You may have already read that the Trump administration has signed several executive orders that prohibit DEI practices, policies, and programs throughout the federal government and instruct agencies to pursue the end of DEI policies in the private sector. (Ending Illegal Discrimination and Restoring Merit-Based Opportunity, Ending Radical and Wasteful Government DEI Programs and Preferencing, etc.)
What does this mean for nonprofits now?
Under the new administration’s series of DEI-related executive orders, nonprofits that receive government grants or serve as government contractors will be subject to liability under the False Claims Act (FCA) for maintaining DEI programs.
To be clear, Venable LLP states that:
- The prohibition on DEI-related employment practices “is not limited to employment under a contract or grant, but will be applied across the board.” That is, the new rule prohibits federal contractors and subcontractors from considering “race, color, sex, sexual preference, religion, or national origin in ways that violate the Nation’s civil rights laws” in all of their employment practices.
- When implemented, any government contractor or grant recipient who continues to engage in prohibited discrimination or maintains certain DEI policies will risk liability under the FCA. This risk is especially high because the FCA incentivizes employees to bring FCA suits on behalf of the government.
In addition, the National Council for Nonprofits notes that the new executive orders:
- Instruct all federal agencies to terminate any DEI-related contractors.

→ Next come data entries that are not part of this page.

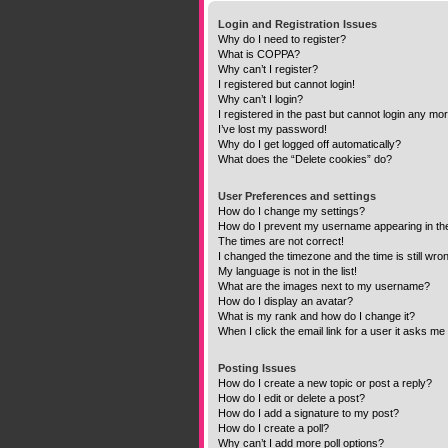
Login and Registration Issues
Why do I need to register?
What is COPPA?
Why can’t I register?
I registered but cannot login!
Why can’t I login?
I registered in the past but cannot login any mo
I’ve lost my password!
Why do I get logged off automatically?
What does the “Delete cookies” do?
User Preferences and settings
How do I change my settings?
How do I prevent my username appearing in the 
The times are not correct!
I changed the timezone and the time is still wro
My language is not in the list!
What are the images next to my username?
How do I display an avatar?
What is my rank and how do I change it?
When I click the email link for a user it asks me 
Posting Issues
How do I create a new topic or post a reply?
How do I edit or delete a post?
How do I add a signature to my post?
How do I create a poll?
Why can’t I add more poll options?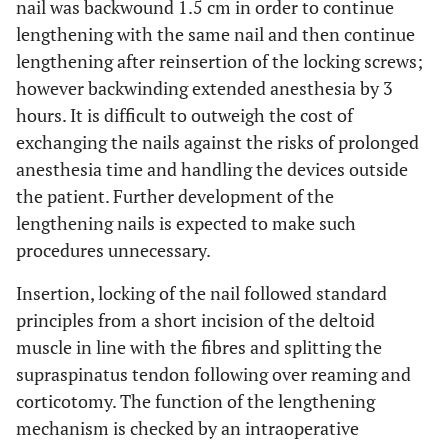
nail was backwound 1.5 cm in order to continue
lengthening with the same nail and then continue
lengthening after reinsertion of the locking screws;
however backwinding extended anesthesia by 3
hours. It is difficult to outweigh the cost of
exchanging the nails against the risks of prolonged
anesthesia time and handling the devices outside
the patient. Further development of the
lengthening nails is expected to make such
procedures unnecessary.
Insertion, locking of the nail followed standard
principles from a short incision of the deltoid
muscle in line with the fibres and splitting the
supraspinatus tendon following over reaming and
corticotomy. The function of the lengthening
mechanism is checked by an intraoperative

- Direct the Office of Management and Budget and the Office of Personnel Management to coordinate with all federal agencies to terminate all DEI programs in federal agencies, including equity-related grants.
It’s important to note that these executive orders will likely be subject to challenges that may delay their implementation.
GCN will be monitoring this situation and updating the nonprofit community as developments take shape.